**What you will do**
Look below for the line that contains "tuvieron una duración", then copy it and each following line exactly, through and including the line that contains "historia, así como adaptar la nar".

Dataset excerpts
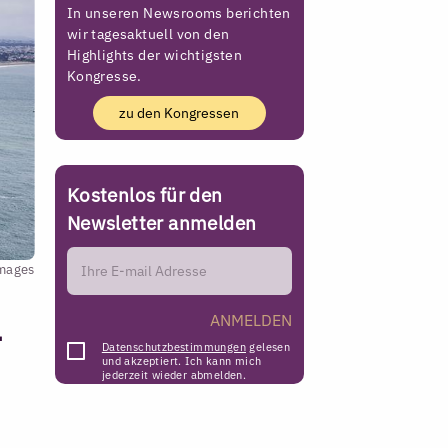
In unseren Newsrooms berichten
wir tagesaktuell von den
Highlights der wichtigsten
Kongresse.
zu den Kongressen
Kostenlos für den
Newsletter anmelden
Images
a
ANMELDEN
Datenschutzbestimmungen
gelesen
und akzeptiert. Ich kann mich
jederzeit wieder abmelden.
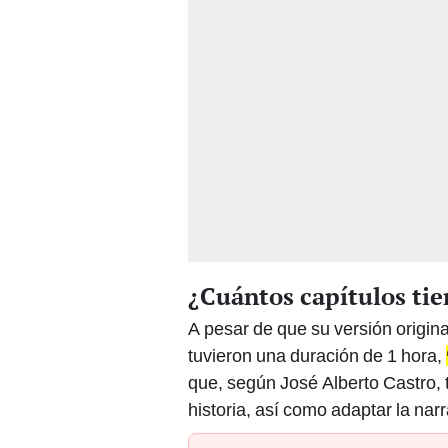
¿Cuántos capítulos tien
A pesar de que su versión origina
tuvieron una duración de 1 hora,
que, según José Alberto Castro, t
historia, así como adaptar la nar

==

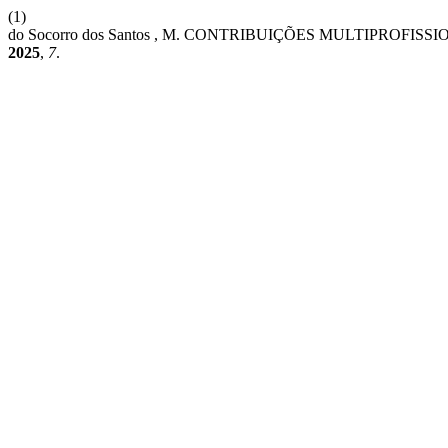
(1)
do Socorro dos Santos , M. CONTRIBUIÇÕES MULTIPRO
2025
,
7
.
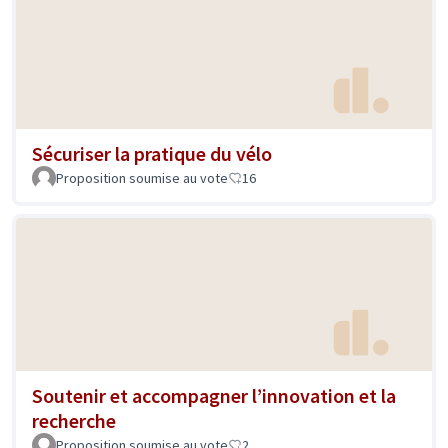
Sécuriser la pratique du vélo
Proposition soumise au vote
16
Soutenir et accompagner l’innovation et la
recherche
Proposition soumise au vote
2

**Solution to this exercise**
tuvieron una duración de 1 hora,
que, según José Alberto Castro, t
historia, así como adaptar la nar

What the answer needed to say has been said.